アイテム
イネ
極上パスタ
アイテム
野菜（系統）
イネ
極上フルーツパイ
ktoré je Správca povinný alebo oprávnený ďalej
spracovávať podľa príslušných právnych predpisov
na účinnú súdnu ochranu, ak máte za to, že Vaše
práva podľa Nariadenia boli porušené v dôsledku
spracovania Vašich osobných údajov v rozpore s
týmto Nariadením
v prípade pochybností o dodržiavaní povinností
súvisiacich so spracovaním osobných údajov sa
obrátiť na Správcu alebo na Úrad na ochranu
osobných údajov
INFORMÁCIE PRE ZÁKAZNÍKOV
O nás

□ □ □

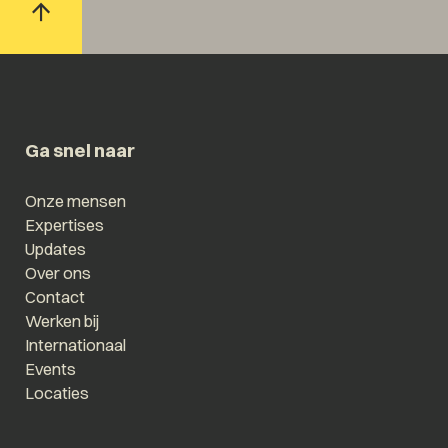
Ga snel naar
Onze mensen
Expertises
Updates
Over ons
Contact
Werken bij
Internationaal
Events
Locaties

□ □ □

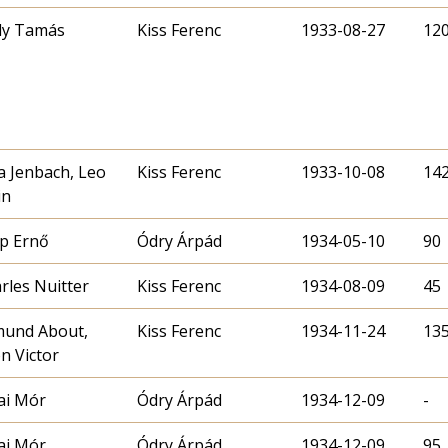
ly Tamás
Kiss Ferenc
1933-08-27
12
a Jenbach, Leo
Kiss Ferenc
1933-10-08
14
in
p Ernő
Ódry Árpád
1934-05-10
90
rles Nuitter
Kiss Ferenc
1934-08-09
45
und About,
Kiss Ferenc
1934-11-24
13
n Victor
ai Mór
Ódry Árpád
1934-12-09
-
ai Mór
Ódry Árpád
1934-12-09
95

□ □ □

§ YOUR OBJECTIVE:
Go through the listing, find each line with the word "ochranu", and copy it.

§ SOLUTION:
na účinnú súdnu ochranu, ak máte za to, že Vaše
obrátiť na Správcu alebo na Úrad na ochranu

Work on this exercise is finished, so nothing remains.